• _WHAT IS REQUIRED_
Below are the records; give again exactly the line with "Neerslagkaart actueel (363, 2415)", the line with "Neerslagkaart deze maand (375, 2457)", and each line that lies between them, and nothing besides.
SUPPLIED RECORDS START
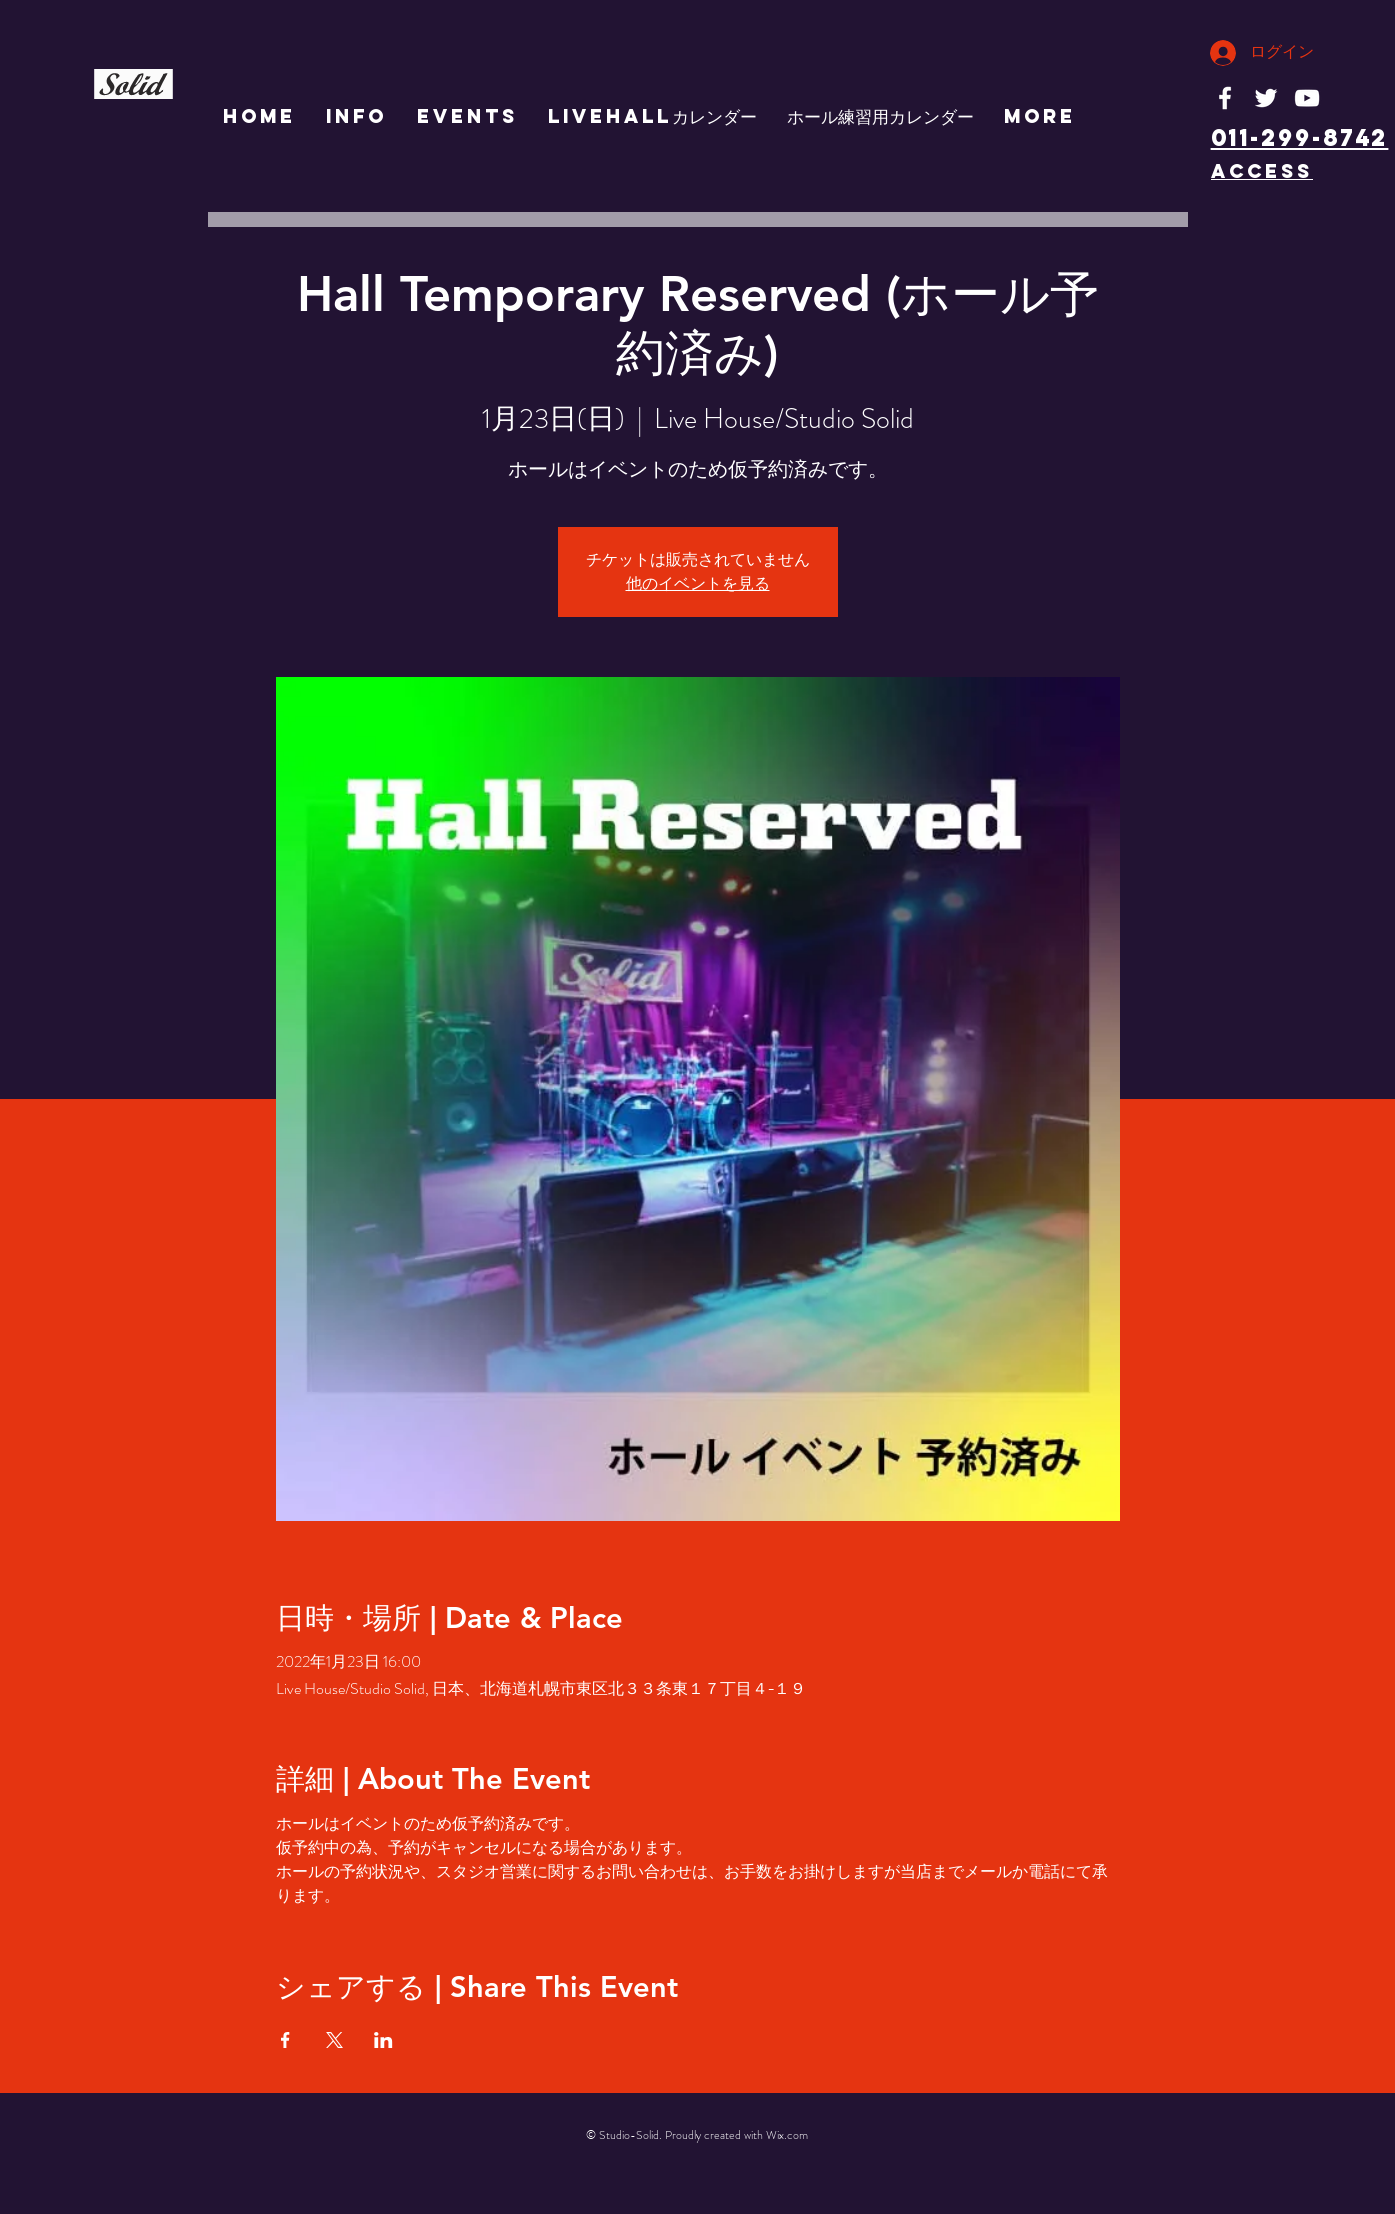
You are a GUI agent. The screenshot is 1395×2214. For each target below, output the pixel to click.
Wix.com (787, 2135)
SUPPLIED RECORDS END
SUPPLIED RECORDS START
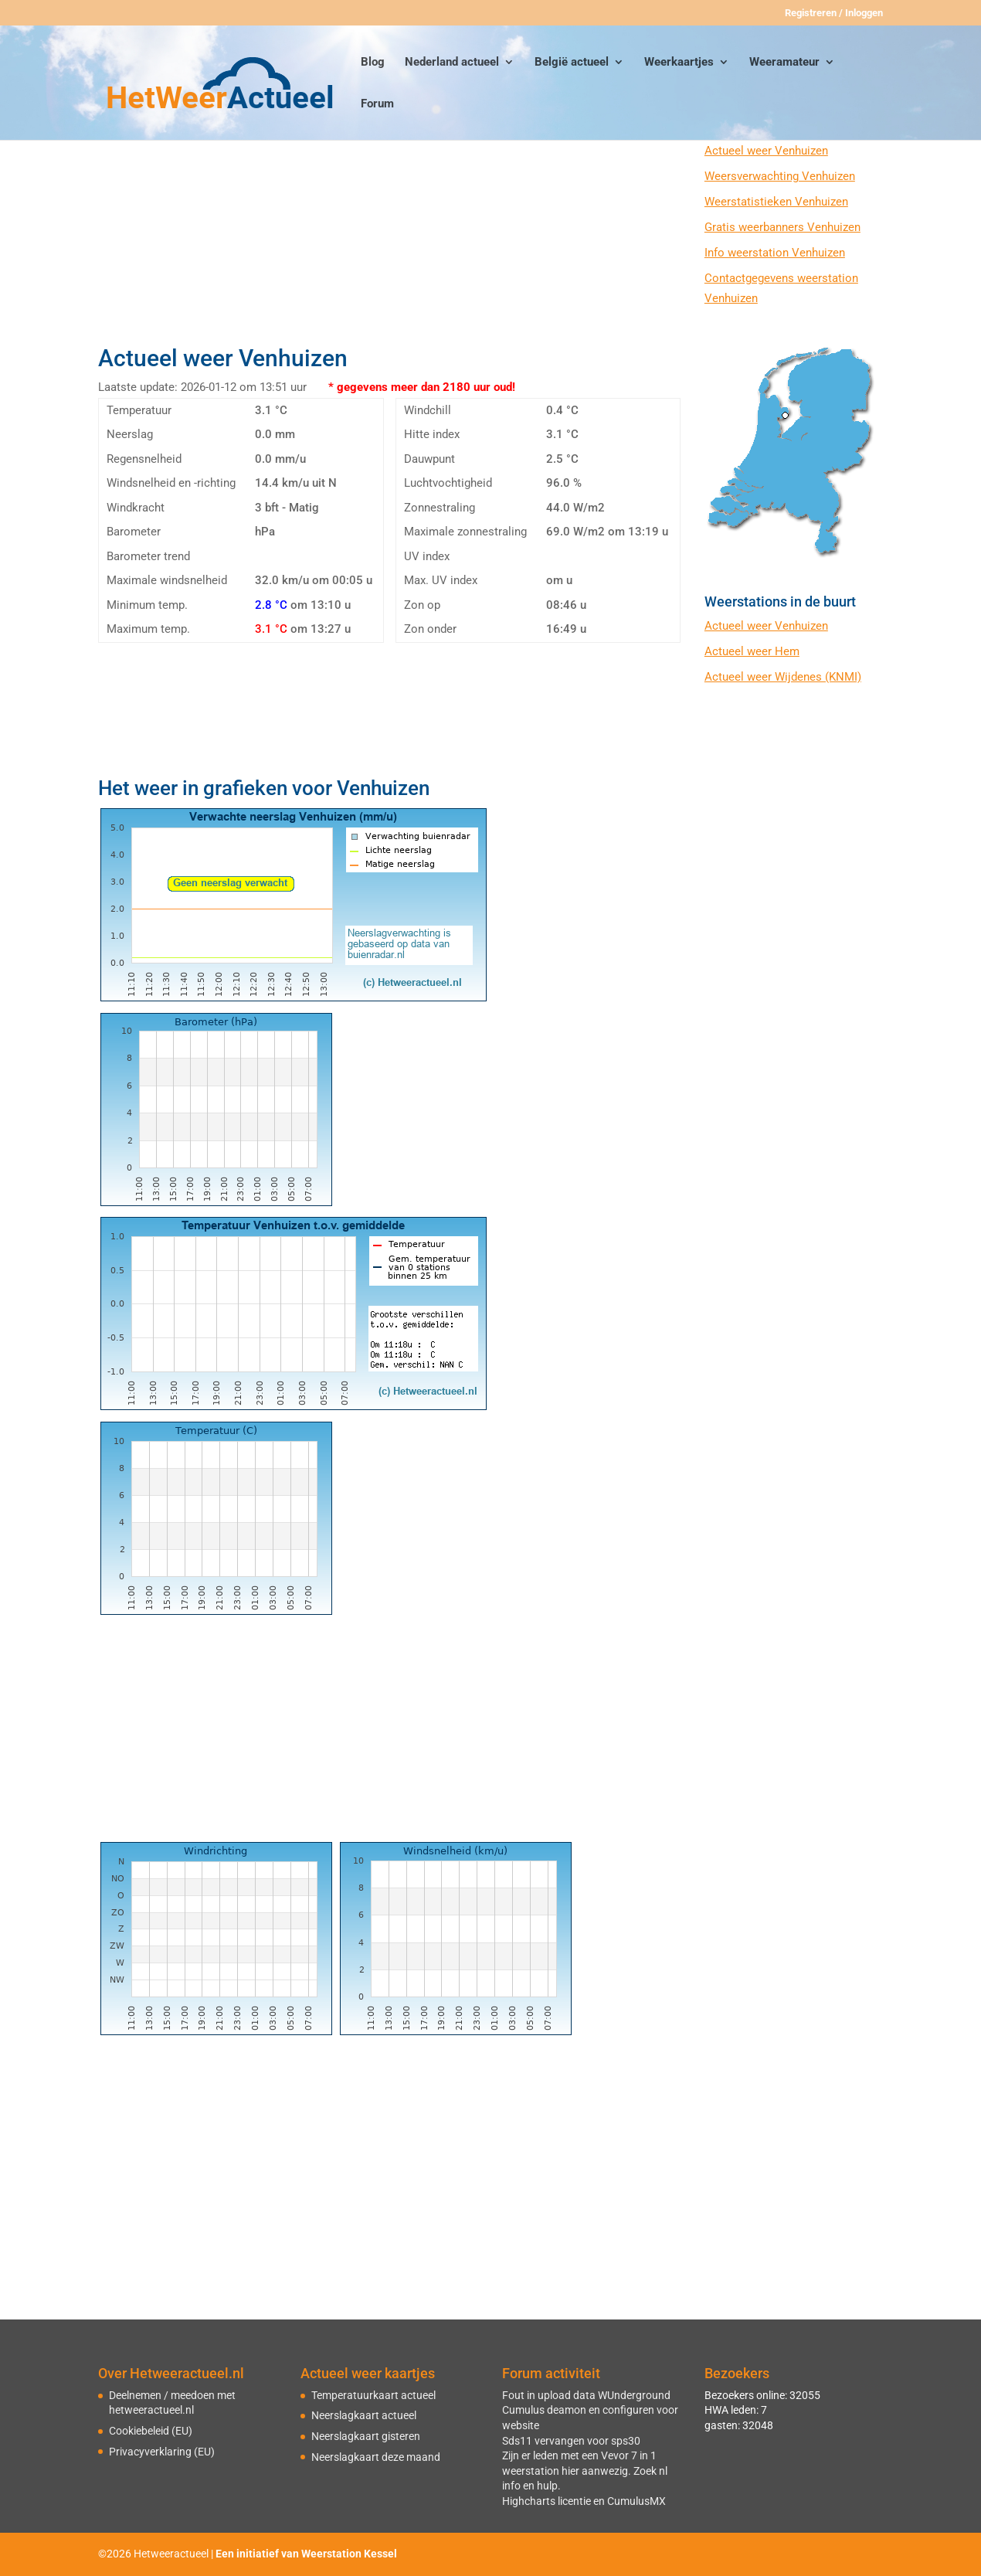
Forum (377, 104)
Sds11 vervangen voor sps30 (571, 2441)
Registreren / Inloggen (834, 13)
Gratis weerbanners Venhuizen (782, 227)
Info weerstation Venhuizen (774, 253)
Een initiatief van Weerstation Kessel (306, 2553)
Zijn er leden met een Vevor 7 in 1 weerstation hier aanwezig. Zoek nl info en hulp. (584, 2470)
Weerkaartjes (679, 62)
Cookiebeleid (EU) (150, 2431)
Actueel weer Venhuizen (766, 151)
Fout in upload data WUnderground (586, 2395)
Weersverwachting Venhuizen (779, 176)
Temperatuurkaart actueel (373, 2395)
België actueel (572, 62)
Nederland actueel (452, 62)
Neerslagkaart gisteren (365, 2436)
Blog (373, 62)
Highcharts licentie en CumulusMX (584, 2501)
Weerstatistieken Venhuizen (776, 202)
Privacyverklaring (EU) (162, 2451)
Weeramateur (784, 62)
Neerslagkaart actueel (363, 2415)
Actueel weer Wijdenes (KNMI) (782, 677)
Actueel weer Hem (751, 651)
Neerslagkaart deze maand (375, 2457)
SUPPLIED RECORDS END
SUPPLIED RECORDS START
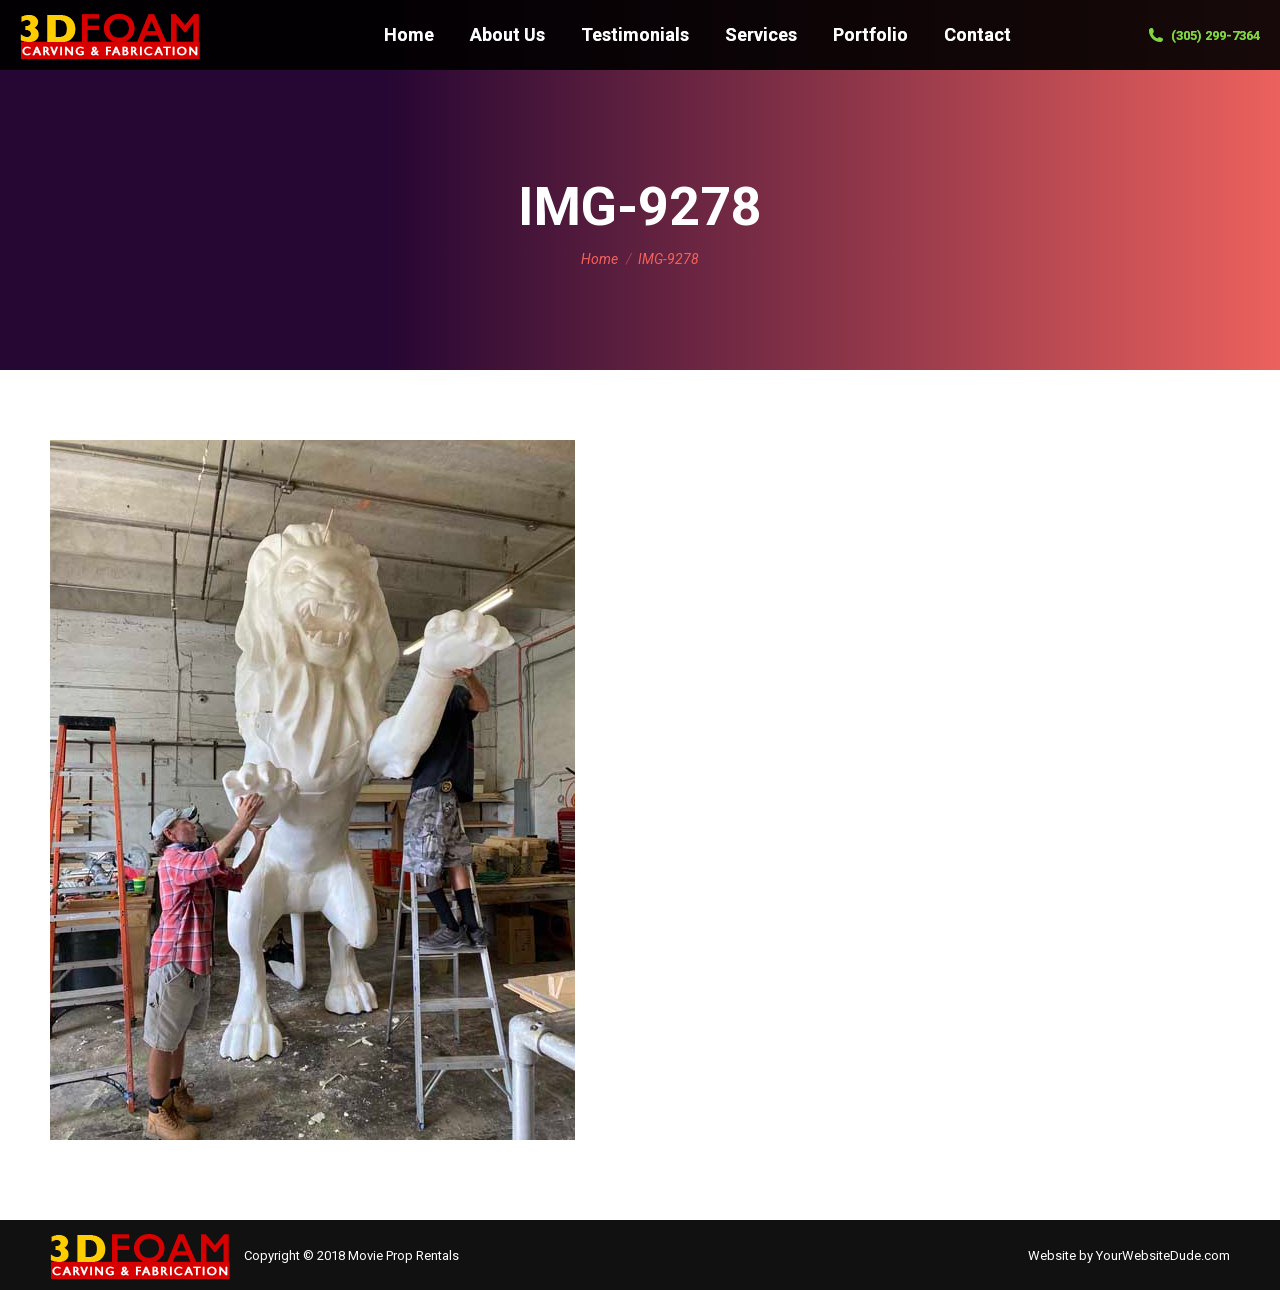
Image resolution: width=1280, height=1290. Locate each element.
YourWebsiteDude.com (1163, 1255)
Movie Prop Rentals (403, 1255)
SUPPLIED RECORDS END
• _TASK ANSWER_
Neerslagkaart actueel (363, 2415)
Actueel weer Wijdenes (KNMI) (782, 677)
Actueel weer Hem (751, 651)
Neerslagkaart deze maand (375, 2457)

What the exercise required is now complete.